Ist Schwangerschaft ein Impf-Hindernis? Laut dem RKI-Faktenblatt „Impfungen in der Schwangerschaft“ stellt für die Lebendimpfstoffe gegen Masern, Mumps, Röteln, Varizellen und Dengue die Schwangerschaft eine Kontraindikation dar. Während der Schwangerschaft sollten nur empfohlene und dringend indizierte Impfungen durchgeführt werden. Viele Totimpfstoffe können aber problemlos, bevorzugt ab dem 2. Trimenon, gegeben werden. Bei der Gelbfieber-Impfung rät das Faktenblatt zu sorgfältiger Risiko-Nutzen-Abwägung. Und während der Stillzeit dürfen lediglich Dengue- und Gelbfieber-Impfungen grundsätzlich nicht durchgeführt werden. Wie dankbar sind mir erneut schwangere Mütter, wenn ihr Kinderarzt solche vermeintlichen Hindernisse kompetent zur Seite räumen kann, zum Nutzen der Schwangeren selbst, des Ungeborenen, der ganzen Familie.
Kontraindikationen, die vor allem dem Schutz des Impfenden dienen, damit z. B. Komplikationen, die in zeitlicher Koinzidenz mit Erkrankungen auftreten, nicht als falsche Kausalität einer Impfung angelastet werden, sind „akute, behandlungsbedürftige Erkrankungen (siehe Epidemiologisches Bulletin 4.2024) bis 14 Tage nach Genesung“, Ausnahme sind postexpositionelle Impfungen. Ausdrücklich als kein Impf-Hindernis werden banale, auch subfebril (< 38.5°) verlaufende Infekte benannt oder entsprechende Inkubationen! Es gilt also die Regel: Nicht akut krank = Impfung möglich! Auch die Kontraindikation: „Mit Totimpfstoffen drei, mit Lebendimpfstoffen 14 Tage vor und nach einer Operation keine Vakzination!“ dient mehr dem Schutz des Operateurs, bzw. Impfarztes. Es gibt keinerlei Studien-gesicherte Hinweise auf irgendwelche Impf-induzierten Operations-Komplikationen.

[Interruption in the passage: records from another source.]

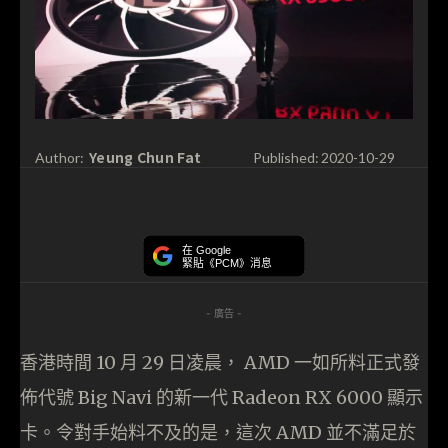
Yeung Chun Fat
Author:
Published:
2020-10-29
在 Google
緊貼《PCM》消息
- 廣告 -
香港時間 10 月 29 日凌晨， AMD 一如所料正式發
佈代號 Big Navi 的新一代 Radeon RX 6000 顯示
卡。令對手始料不及的是，這次 AMD 並不滿足於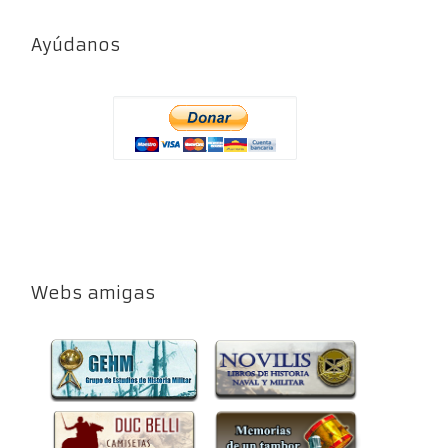
Ayúdanos
Webs amigas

Weitere häufig v. a. Impfungen im Rahmen der Grund-Immunisierung und fällige Auffrischungen verhindernde „falsche“ Kontraindikationen sind untenstehend aufgelistet (s. auch Faktenblatt „Richtige und falsche Kontraindikationen“ des RKI vom 1.3.2023):
Abschließend sei eine besonders fatale unrichtige Impf-Kontraindikation angesprochen: die Immunisierung von Frühgeborenen. Da diese z. B. aufgrund ihrer regelhaften Immunschwäche besonders gefährdet sind, schwere Verläufe und Komplikationen durch Impf-präsentable Erkrankungen zu erleiden, sollten bei solchen Risiko-Kindern zumindest alle von der STIKO empfohlenen Impfungen, unabhängig vom Gewicht, dem „echten Alter“ seit Geburt folgend realisiert werden!
Alles klar mit echten und falschen Impf-Kontraindikationen? Ab morgen ganz gewiss kein Anlass mehr, irgendwelche anstehenden Impfungen zu verschieben, gar zu versäumen!